The chemicals industry has grown so rapidly, it now accounts for almost a quarter of value-added in the manufacturing sector, up from just 9 per cent in 1995. In contrast, the electronics industry's share of manufacturing dropped to about one-third from about half three years ago. Tomorrow will mark another milestone in the development of the manufacturing sector, with the opening of the $500-million Biopolis to spearhead biomedical research. The Novartis Institute of Tropical Diseases has already booked space there to research tuberculosis and dengue fever. But Mr Song is right to have reservations. He is concerned about the trickle-down effect of last month's figures - or rather the lack of.

Last year, a 40 per cent leap in chemicals output failed to have any sizeable impact on the number of jobs. It sure didn't feel like boomtime. The chemicals sector accounted for a quarter of value-added in manufacturing, but employed just 5 per cent of its workers. Put another way, the chemicals industry can generate $1 million in value-added from employing one worker. That $1 million would require 7.5 workers in the electronics industry.
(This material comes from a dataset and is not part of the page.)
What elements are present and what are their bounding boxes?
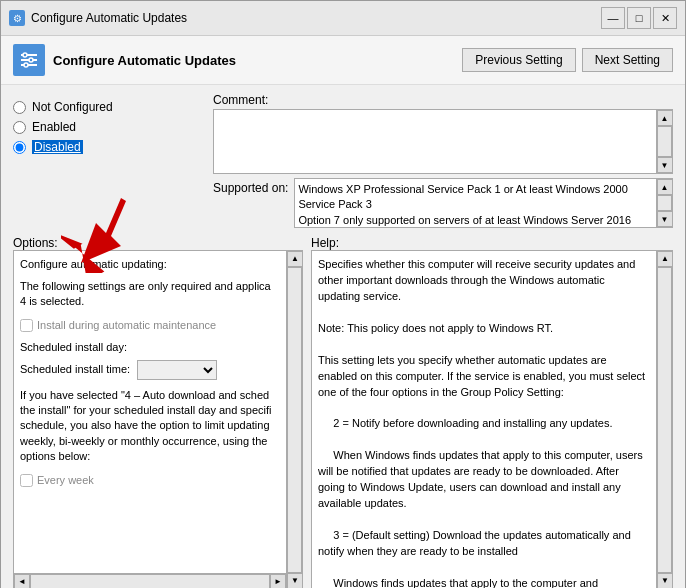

The point to be made here is it is not so much whether growth in the chemicals sector is good or bad - surely it must be good - but who gains and who bears the cost.
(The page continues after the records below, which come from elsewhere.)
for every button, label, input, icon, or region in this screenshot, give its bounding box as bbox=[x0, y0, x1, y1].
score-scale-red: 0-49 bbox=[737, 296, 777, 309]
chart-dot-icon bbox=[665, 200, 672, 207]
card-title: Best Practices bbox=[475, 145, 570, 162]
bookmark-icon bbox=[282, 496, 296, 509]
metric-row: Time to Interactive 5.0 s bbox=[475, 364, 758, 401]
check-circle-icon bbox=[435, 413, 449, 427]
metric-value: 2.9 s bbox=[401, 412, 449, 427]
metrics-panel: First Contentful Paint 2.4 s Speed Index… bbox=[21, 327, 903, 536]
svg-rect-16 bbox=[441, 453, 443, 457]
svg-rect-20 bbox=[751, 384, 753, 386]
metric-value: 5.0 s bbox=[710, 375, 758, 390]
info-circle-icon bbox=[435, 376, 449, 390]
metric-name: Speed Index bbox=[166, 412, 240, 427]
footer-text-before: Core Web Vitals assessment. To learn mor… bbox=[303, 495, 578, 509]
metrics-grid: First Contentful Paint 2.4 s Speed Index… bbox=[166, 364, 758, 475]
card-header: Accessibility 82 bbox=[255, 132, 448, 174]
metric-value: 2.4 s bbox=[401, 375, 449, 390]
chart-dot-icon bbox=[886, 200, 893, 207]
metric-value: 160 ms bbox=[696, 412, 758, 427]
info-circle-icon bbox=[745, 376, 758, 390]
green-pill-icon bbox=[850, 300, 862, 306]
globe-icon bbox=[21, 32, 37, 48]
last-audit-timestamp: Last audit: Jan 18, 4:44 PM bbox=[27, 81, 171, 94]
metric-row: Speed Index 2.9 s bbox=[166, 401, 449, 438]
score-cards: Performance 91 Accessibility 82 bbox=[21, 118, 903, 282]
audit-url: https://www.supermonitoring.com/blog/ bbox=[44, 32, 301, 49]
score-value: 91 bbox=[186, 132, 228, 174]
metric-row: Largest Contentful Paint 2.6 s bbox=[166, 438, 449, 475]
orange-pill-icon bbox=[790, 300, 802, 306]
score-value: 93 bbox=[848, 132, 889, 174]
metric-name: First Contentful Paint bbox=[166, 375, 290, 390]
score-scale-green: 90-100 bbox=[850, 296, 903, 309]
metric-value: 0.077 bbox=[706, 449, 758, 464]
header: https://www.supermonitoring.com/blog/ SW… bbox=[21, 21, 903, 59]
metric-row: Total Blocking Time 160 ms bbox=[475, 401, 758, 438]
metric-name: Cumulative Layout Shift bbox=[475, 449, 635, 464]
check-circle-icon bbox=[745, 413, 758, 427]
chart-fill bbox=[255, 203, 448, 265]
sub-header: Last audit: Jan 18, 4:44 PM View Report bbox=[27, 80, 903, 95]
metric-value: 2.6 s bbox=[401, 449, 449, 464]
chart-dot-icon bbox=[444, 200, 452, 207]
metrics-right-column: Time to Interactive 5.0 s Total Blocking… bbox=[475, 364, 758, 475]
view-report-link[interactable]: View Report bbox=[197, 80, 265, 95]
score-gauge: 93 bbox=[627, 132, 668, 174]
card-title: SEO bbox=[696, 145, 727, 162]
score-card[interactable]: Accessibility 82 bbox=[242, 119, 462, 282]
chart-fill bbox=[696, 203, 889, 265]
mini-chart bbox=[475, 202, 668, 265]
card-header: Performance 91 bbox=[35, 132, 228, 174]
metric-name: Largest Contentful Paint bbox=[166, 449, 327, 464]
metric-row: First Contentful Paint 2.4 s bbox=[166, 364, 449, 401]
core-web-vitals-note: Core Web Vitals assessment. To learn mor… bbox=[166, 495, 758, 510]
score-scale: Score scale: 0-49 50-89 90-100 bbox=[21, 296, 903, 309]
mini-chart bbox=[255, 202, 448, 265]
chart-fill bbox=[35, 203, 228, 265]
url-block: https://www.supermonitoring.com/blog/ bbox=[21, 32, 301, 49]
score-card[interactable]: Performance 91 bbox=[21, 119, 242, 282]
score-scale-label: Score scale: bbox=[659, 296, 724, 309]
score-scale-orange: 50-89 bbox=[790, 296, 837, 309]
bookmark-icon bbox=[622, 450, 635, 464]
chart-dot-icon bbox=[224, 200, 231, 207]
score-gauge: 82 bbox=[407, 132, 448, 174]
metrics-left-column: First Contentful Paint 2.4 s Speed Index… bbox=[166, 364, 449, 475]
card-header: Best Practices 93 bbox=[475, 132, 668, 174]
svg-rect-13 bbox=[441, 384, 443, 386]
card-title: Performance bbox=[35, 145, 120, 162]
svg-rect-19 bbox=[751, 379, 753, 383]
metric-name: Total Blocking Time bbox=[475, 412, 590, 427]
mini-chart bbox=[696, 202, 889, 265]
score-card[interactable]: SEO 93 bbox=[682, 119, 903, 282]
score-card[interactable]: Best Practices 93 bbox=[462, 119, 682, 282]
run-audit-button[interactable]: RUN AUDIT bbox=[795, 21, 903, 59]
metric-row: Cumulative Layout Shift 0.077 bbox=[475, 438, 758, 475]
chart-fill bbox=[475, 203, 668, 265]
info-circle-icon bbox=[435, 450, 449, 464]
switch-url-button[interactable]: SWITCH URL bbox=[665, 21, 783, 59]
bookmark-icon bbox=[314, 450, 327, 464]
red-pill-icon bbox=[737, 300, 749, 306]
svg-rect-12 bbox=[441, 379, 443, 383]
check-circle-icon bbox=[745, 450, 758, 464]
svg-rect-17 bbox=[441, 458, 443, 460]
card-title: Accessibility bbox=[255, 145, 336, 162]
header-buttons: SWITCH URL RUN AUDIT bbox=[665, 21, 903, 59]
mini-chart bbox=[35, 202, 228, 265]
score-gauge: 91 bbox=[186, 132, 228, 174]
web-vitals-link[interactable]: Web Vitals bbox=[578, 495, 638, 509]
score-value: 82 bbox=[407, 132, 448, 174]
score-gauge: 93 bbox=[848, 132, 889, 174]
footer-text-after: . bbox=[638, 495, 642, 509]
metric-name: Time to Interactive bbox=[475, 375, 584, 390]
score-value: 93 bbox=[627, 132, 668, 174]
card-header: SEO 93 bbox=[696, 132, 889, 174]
For the Biopolis project, the red carpet is being laid out. Mr Philip Yeo, chairman of the Agency for Science, Technology and Research (A*Star), said all resources will be made available to do serious research. There will be libraries, laboratories, state-of-the-art equipment, cafes and shops. To feed Biopolis with talent, A*Star's first batch of local graduate scholars will complete their PhD in 2009. Mr Yeo said: 'We will build a future for them.' However, if you're looking for assembly jobs in the consumer electronics industry, call China. Many of the jobs lost stay lost. Workers may retrain but still face a lack of available jobs.
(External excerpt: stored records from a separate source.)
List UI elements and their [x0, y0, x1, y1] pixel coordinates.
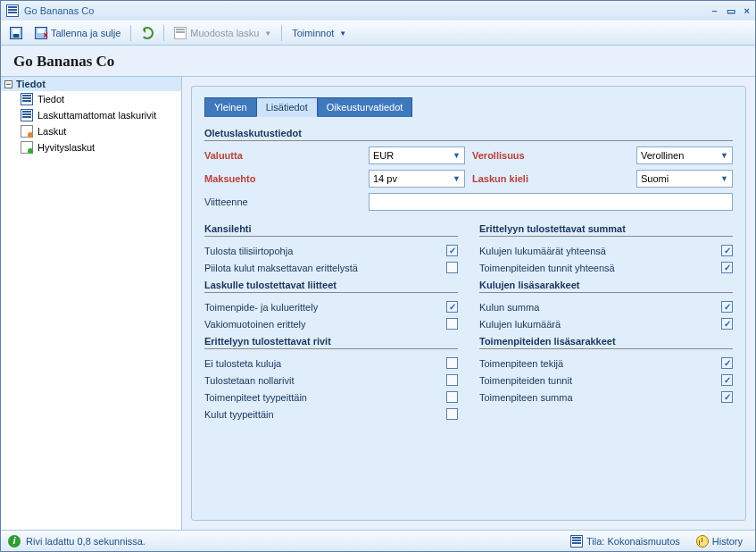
document-icon	[21, 109, 33, 121]
chevron-down-icon: ▼	[339, 29, 346, 38]
tab-lisatiedot[interactable]: Lisätiedot	[256, 97, 318, 117]
status-text: Rivi ladattu 0,8 sekunnissa.	[26, 536, 145, 547]
statusbar: i Rivi ladattu 0,8 sekunnissa. Tila: Kok…	[1, 530, 755, 551]
section-summat: Erittelyyn tulostettavat summat	[479, 223, 733, 237]
header: Go Bananas Co	[1, 46, 755, 76]
refresh-icon	[141, 27, 154, 39]
tax-select[interactable]: Verollinen▼	[636, 146, 733, 164]
currency-label: Valuutta	[204, 150, 361, 161]
chk-vakiomuotoinen[interactable]	[446, 318, 458, 330]
reference-input[interactable]	[369, 193, 733, 211]
section-billing: Oletuslaskutustiedot	[204, 128, 733, 141]
tax-label: Verollisuus	[472, 150, 629, 161]
section-rivit: Erittelyyn tulostettavat rivit	[204, 336, 458, 349]
chk-tilisiirtopohja[interactable]	[446, 245, 458, 256]
save-close-icon	[35, 27, 47, 39]
tree-item-tiedot[interactable]: Tiedot	[1, 91, 181, 107]
window-title: Go Bananas Co	[24, 5, 94, 16]
titlebar: Go Bananas Co – ▭ ×	[1, 1, 755, 21]
tab-oikeusturvatiedot[interactable]: Oikeusturvatiedot	[317, 97, 413, 117]
reference-label: Viitteenne	[204, 197, 361, 207]
chk-toimenpide-kuluerittely[interactable]	[446, 301, 458, 313]
section-kulujen-sarakkeet: Kulujen lisäsarakkeet	[479, 280, 733, 293]
currency-select[interactable]: EUR▼	[369, 146, 465, 164]
chk-tekija[interactable]	[721, 357, 733, 369]
save-close-button[interactable]: Tallenna ja sulje	[29, 24, 126, 42]
make-invoice-button: Muodosta lasku▼	[169, 24, 277, 42]
tabs: Yleinen Lisätiedot Oikeusturvatiedot	[204, 97, 733, 117]
chk-toimenpiteen-summa[interactable]	[721, 391, 733, 403]
toolbar: Tallenna ja sulje Muodosta lasku▼ Toimin…	[1, 21, 755, 46]
chk-piilota-kulut[interactable]	[446, 262, 458, 273]
maximize-button[interactable]: ▭	[727, 5, 735, 17]
app-window: Go Bananas Co – ▭ × Tallenna ja sulje Mu…	[0, 0, 756, 552]
save-button[interactable]	[4, 24, 28, 42]
lang-select[interactable]: Suomi▼	[636, 170, 733, 188]
hyvityslaskut-icon	[21, 141, 33, 154]
save-icon	[10, 27, 22, 39]
chk-kulut-tyypeittain[interactable]	[446, 408, 458, 420]
laskut-icon	[21, 125, 33, 138]
info-icon: i	[8, 535, 21, 548]
chevron-down-icon: ▼	[720, 174, 728, 183]
collapse-icon[interactable]: −	[4, 80, 12, 88]
chk-kulun-summa[interactable]	[721, 301, 733, 313]
tree-item-laskut[interactable]: Laskut	[1, 123, 181, 139]
chevron-down-icon: ▼	[453, 174, 461, 183]
chk-tunnit-yhteensa[interactable]	[721, 262, 733, 273]
chk-kulujen-lukumaara[interactable]	[721, 318, 733, 330]
refresh-button[interactable]	[136, 24, 159, 42]
status-mode[interactable]: Tila: Kokonaismuutos	[565, 533, 685, 549]
section-liitteet: Laskulle tulostettavat liitteet	[204, 280, 458, 293]
terms-label: Maksuehto	[204, 173, 361, 184]
chk-toimenpiteet-tyypeittain[interactable]	[446, 391, 458, 403]
chevron-down-icon: ▼	[720, 151, 728, 160]
status-icon	[570, 535, 583, 548]
tree-item-laskurivit[interactable]: Laskuttamattomat laskurivit	[1, 107, 181, 123]
chevron-down-icon: ▼	[264, 29, 271, 38]
lang-label: Laskun kieli	[472, 173, 629, 184]
chevron-down-icon: ▼	[453, 151, 461, 160]
company-title: Go Bananas Co	[13, 53, 743, 71]
tree-root[interactable]: − Tiedot	[1, 77, 181, 91]
close-button[interactable]: ×	[744, 5, 750, 17]
actions-button[interactable]: Toiminnot▼	[287, 25, 352, 41]
invoice-icon	[174, 27, 187, 39]
main-panel: Yleinen Lisätiedot Oikeusturvatiedot Ole…	[191, 86, 746, 521]
nav-tree: − Tiedot Tiedot Laskuttamattomat laskuri…	[1, 77, 182, 530]
section-kansilehti: Kansilehti	[204, 223, 458, 237]
chk-ei-kuluja[interactable]	[446, 357, 458, 369]
chk-kulujen-lukumaarat[interactable]	[721, 245, 733, 256]
tree-item-hyvityslaskut[interactable]: Hyvityslaskut	[1, 139, 181, 155]
history-button[interactable]: History	[691, 533, 748, 549]
tab-yleinen[interactable]: Yleinen	[204, 97, 257, 117]
section-toimenpide-sarakkeet: Toimenpiteiden lisäsarakkeet	[479, 336, 733, 349]
app-icon	[6, 4, 19, 17]
history-icon	[696, 535, 709, 548]
document-icon	[21, 93, 33, 105]
chk-tunnit[interactable]	[721, 374, 733, 386]
terms-select[interactable]: 14 pv▼	[369, 170, 465, 188]
minimize-button[interactable]: –	[711, 5, 717, 17]
chk-nollarivit[interactable]	[446, 374, 458, 386]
The unfortunate reality is the workplace is changing, even as investment in education and training increases. For the worker, adjustment costs escalate at a time when his bargaining power in the labour market has diminished. Should displaced workers, for example, bear the full brunt of the loss of income? They can be compensated out of gains from the new growth industries to ensure that they earn a 'decent' living. This would probably involve some form of income distribution, requiring a willingness to be taxed and have transfers made on the part of those who benefit. But care must be made to ensure that the tax system does not overly discourage effort.

The Government may need to resume its role as employer of last resort. The so-called third sector offers the best hope of absorbing seriously displaced workers. These are jobs in largely non-profit activities that range from social services to health care, education and the arts, and civic and religious organisations. If we are to make a smooth transition in response to the inevitable structural changes in the economy, we have to find a way to ensure that benefits from restructuring flow to all. For many workers, adjustment costs are real. They cannot be ignored, for they are large and concentrated on the most vulnerable section of society.